What was studied: Most published SETD5 cases involve de novo deletions or point mutations. Two papers add to the smaller body of literature on CNV gains (duplications) at 3p25 and on inherited SETD5-region losses.

  • Rangel-Méndez et al. 2026: A 21-year-old with mild intellectual disability and late diagnosis was found to carry a 3p26.3–3p25.2 microduplication encompassing SETD5. The authors reviewed the literature on 3p25 duplications and found the evidence base is thin — only a small number of cases have been described.
  • The phenotype associated with SETD5 duplication appears milder than haploinsufficiency in reported cases, though the literature is too limited to draw firm conclusions.
  • Dai et al. 2020: Two sisters with intellectual disability, short stature, and microcephaly were found to carry a 3p26.3–3p25.3 deletion inherited from a mother with a balanced translocation between chromosomes 3 and 14.
  • The mother — who carried the translocation in balanced form — had a history of recurrent miscarriage, illustrating that a balanced translocation involving the SETD5 region can be passed through generations with different outcomes depending on how it segregates.
  • Both papers extend the documented range of 3p25 CNV types beyond de novo deletions.
Relevance for families The published literature on SETD5 duplications and inherited 3p25 CNVs is limited. Families with these variant types may have less published data available to inform clinical understanding of their specific situation than families with de novo point mutations or small deletions. A clinical geneticist familiar with SETD5 Syndrome is the appropriate resource for interpreting these variants.
Peer-Reviewed

DNA Methylation Episignature Established for SETD5 Syndrome, Expanding the EpiSign Diagnostic Library

Koparir et al. · Clinical Epigenetics, April 2026 · PubMed

What was studied: Researchers expanded the EpiSign library, a clinical diagnostic tool that identifies characteristic DNA methylation patterns (episignatures) associated with genetic syndromes caused by genes involved in chromatin regulation. SETD5 was among the conditions newly profiled.
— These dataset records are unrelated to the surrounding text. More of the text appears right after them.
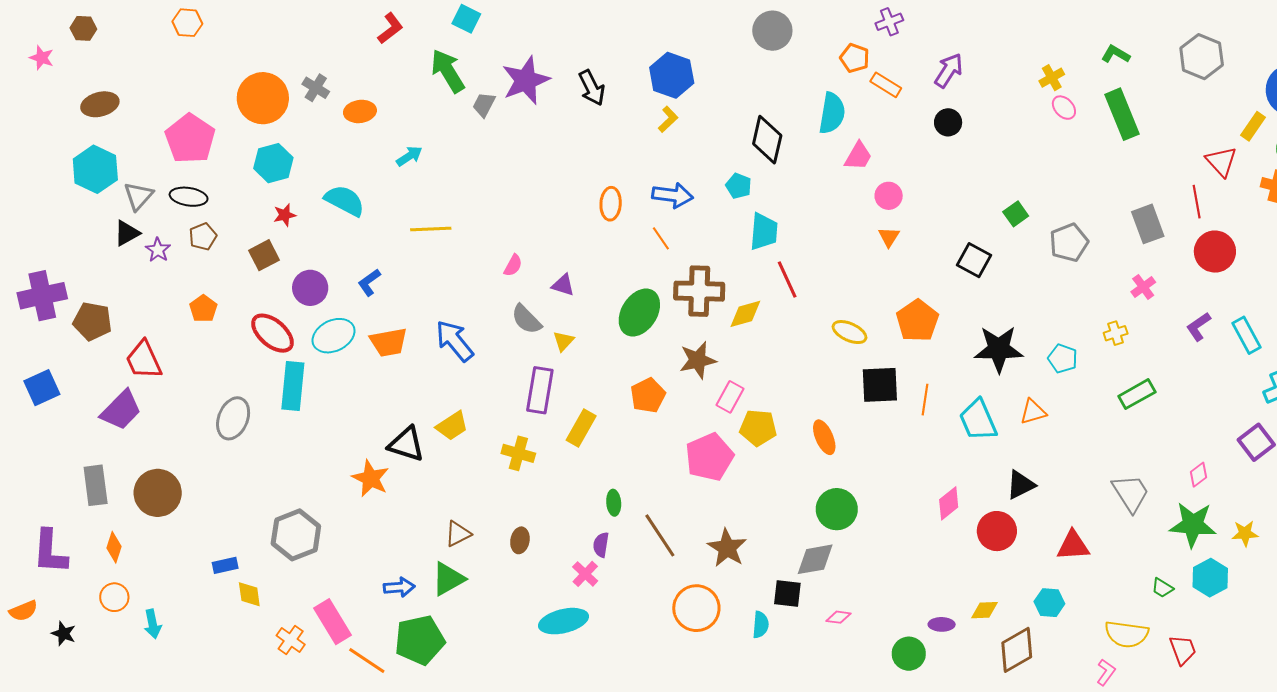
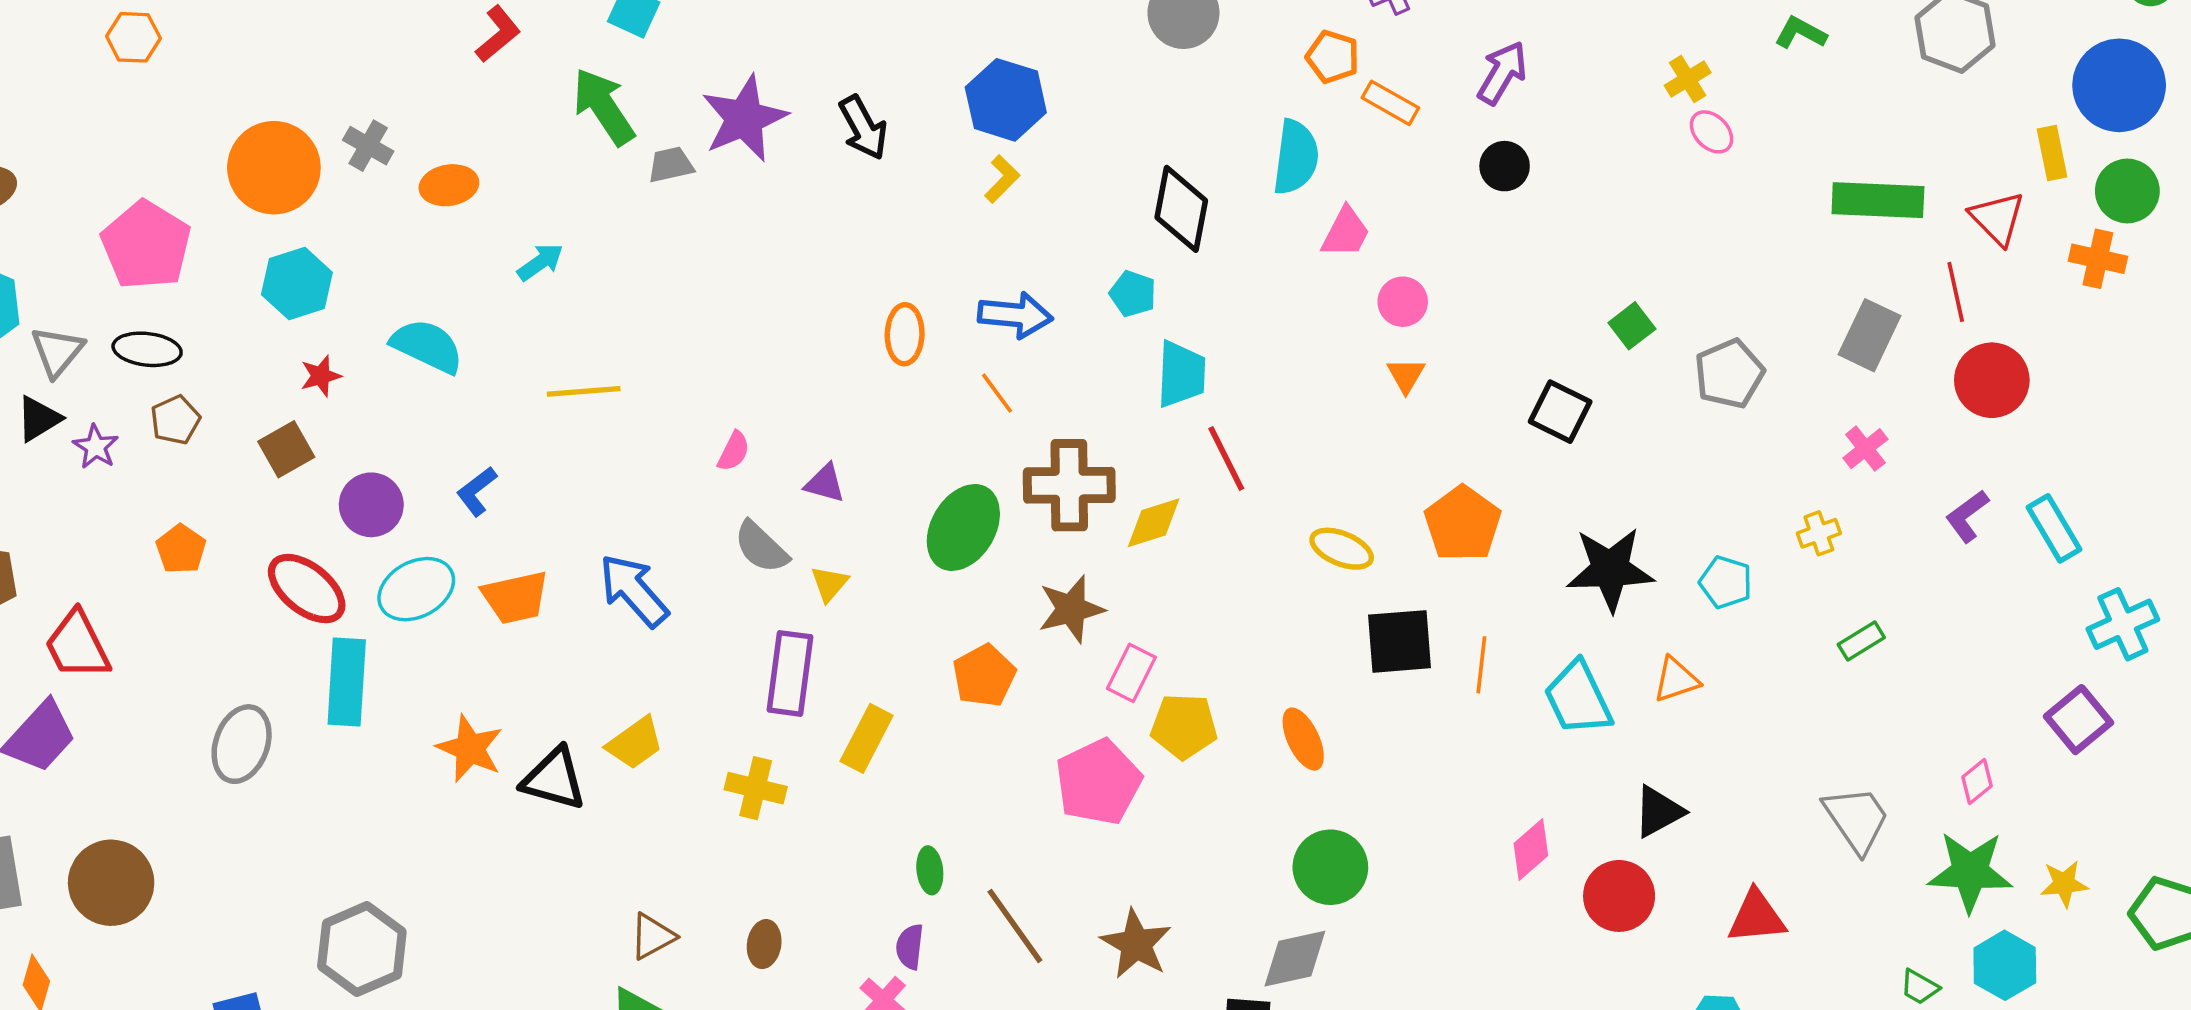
gray trapezoid: (484, 105) -> (671, 165), turned 52
green rectangle: (1122, 114) -> (1878, 200), moved, turned -63
yellow rectangle: (1253, 126) -> (2052, 153), turned -44
gray rectangle: (1148, 224) -> (1869, 335), turned 48
green rectangle: (1137, 394) -> (1861, 641), size x0.7
orange star: (371, 478) -> (470, 748), moved

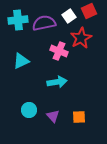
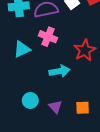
red star: (81, 38) -> (85, 50), moved
pink cross: (59, 51) -> (48, 37), moved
  • A blood-based DNA methylation episignature specific to SETD5 Syndrome was identified and validated, adding SETD5 to the growing list of conditions detectable through the EpiSign clinical test.
  • Episignatures can serve as a functional test to help classify variants of uncertain significance (VUS) -- a DNA change that cannot be confirmed as disease-causing based on sequence analysis alone.
  • Because SETD5 regulates chromatin structure, its loss-of-function leaves a detectable chemical imprint on the genome that persists in blood cells and can be measured in a clinical laboratory.
Relevance for families EpiSign is a clinical test performed on a blood sample that analyzes DNA methylation patterns to help confirm or clarify a genetic diagnosis. If your child received a variant of uncertain significance (VUS) in SETD5, an episignature test may be one tool clinicians can use to assess whether that variant affects gene function. This is a diagnostic tool -- it does not change or predict clinical outcomes.

2025 Research

2025
Peer-Reviewed

National Brain Gene Registry: 13 SETD5 Patients -- New Brain and Musculoskeletal Features Documented

Callahan et al. · Clinical Genetics, 2025; 108(3):279–291 · PubMed

What was studied: Researchers used the National Brain Gene Registry to identify and analyze 13 individuals with SETD5 Syndrome, aged 2 to 37 years. The study documented genetic variants and clinical features, including features not previously described in the literature.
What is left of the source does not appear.